Their performance in Manchester stands as one of the most important concerts ever played on British soil, spurring the Manchester music scene and creating a new rock capital to rival London. While Live ’76 gathers this and other shows from that bellwether year, it’s impossible to reconstruct such a moment 40 years later, especially now that punk has been so thoroughly absorbed into the mainstream and Never Mind The Bollocks… is available in exclusive pink vinyl at HMV. In 2016 it’s not always easy to tell what the hubbub was all about. Running blithely and recklessly through Paul Revere & The Raiders’ “Stepping Stone” and The Stooges’ “No Fun”, the Sex Pistols sound like any old punk band, churning out a brash rumble and conveying squalid bravado common to the acts that followed in their wake.
This show, much like the others in this 4CD boxset, has long been available as a bootleg, and this version sounds like it: the sound quality ranges from murky and indistinct to safety-pin-in-your-ear shrill. Steve Jones’ guitar sounds like it’s holding a razor to your throat, but Johnny Rotten gets lost in the mix, his disgust fatally muted. Not even a year old at the time, the band sound like they’re only just getting used to their power, learning how to wield it before they would eventually turn it outward in a spray of spittle and vitriol.

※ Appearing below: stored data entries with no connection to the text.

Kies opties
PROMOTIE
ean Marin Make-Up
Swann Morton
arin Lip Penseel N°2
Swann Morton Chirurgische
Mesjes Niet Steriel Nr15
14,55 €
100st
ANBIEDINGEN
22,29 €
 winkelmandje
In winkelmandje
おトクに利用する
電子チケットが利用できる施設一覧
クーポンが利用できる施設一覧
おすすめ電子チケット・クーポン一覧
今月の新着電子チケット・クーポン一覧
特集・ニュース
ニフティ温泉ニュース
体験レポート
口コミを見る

The Sex Pistols grew cockier as the year bore on and as conditions in Britain worsened. When they played Islington in late August, racial tensions were coming to a boil in London, culminating in a massive riot at the Notting Hill Carnival. It must have seemed like an ominous sign when even Big Ben stopped working. It would be months before it faithfully told the time again. The Pistols sound like they’re internalising all of this national angst and rendering from it smeary, taunting punk rock. They open their set with a new song, “Anarchy In The UK”, which was written only a few weeks beforehand and must have sounded like a reasonable prediction for Britain. They sound tentative at first, as though gauging the crowd; soon enough, the song turns ferocious and mean, the musicians playing with a new sense of mission and a fresh relentlessness to their attack. That would only intensify with subsequent shows.

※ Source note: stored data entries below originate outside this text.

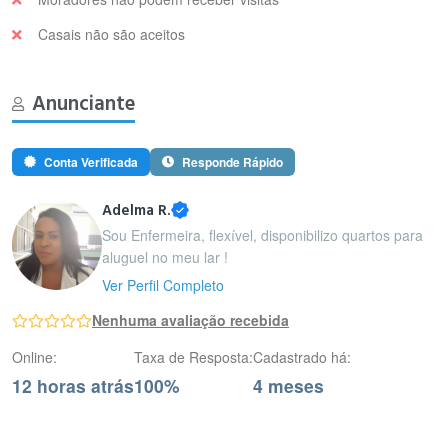
Casais não são aceitos
Anunciante
Conta Verificada
Responde Rápido
Adelma R.
Sou Enfermeira, flexível, disponibilizo quartos para
aluguel no meu lar !
Ver Perfil Completo
Nenhuma avaliação recebida
Online:
Taxa de Resposta:
Cadastrado há:
12 horas atrás
100%
4 meses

Live ’76 presents a band in the process of becoming a legend – not simply developing a reputation as a fiery live act, but rethinking the role pop music could play in society. American punk bands like the Ramones and the New York Dolls were largely apolitical (or, at least, not explicitly political), but the Sex Pistols sound political out of necessity, as though outrage might be the only sane reaction to Britain in the mid-1970s. By September, the country was requesting a nearly £4 billion bailout from the International Monetary Fund and the Sex Pistols had played their first international show in Paris, returning home emboldened by the experience.

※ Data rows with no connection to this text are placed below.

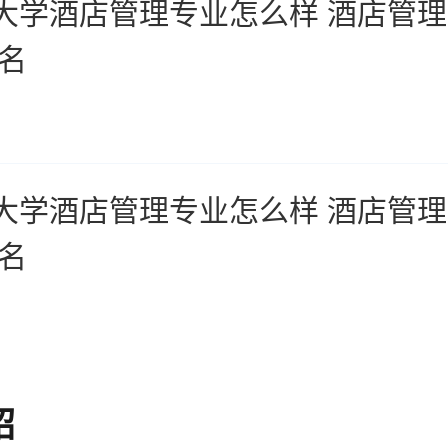
大学酒店管理专业怎么样 酒店管
排名
大学酒店管理专业怎么样 酒店管
排名
绍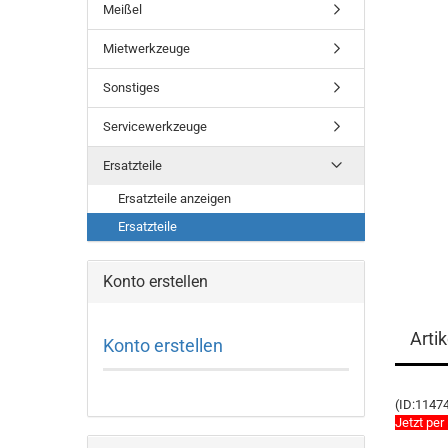
Meißel
Mietwerkzeuge
Sonstiges
Servicewerkzeuge
Ersatzteile
Ersatzteile anzeigen
Ersatzteile
Konto erstellen
Arti
Konto erstellen
(ID:1147
Jetzt per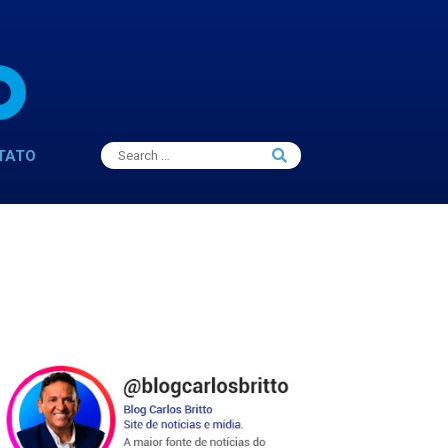
Search
TATO
Search
for:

On September 17, they played HM Prison in Chelmsford, a high-security facility for young male offenders. In such a setting anything less than a riot would be anti-climactic, but at least Rotten tries to rile things up: “This is about Harold Wilson, it’s called ‘Liar’,” he cajoles, growing more comfortable in his contrariness. “Well, come on, have a riot! Boo! Boo!” If anything, the rhythm section – drummer Paul Cook and bass player Glen Matlock – keep things from getting too out of control, their taut interplay preventing the songs from falling all apart completely.
Just a week later the Sex Pistols played the 76 Club in Burton Upon Trent, which marks a tipping point for the band and the movement they represented. Punk was becoming more visible in the mainstream, and the band play with no presumptions. In fact, they might sound even hungrier on these songs, even more confrontational than usual, especially on “Problems”, with its feedback-drenched false start and its violent ending. Two weeks later the Pistols would sign with EMI. Before 1976 was over they would drop the f-bomb on the BBC and nearly get Bill Grundy fired. Live ’76 plays like a prelude to the Pistols’ short career, but they sound like they’re warning the empire of even worse days to come.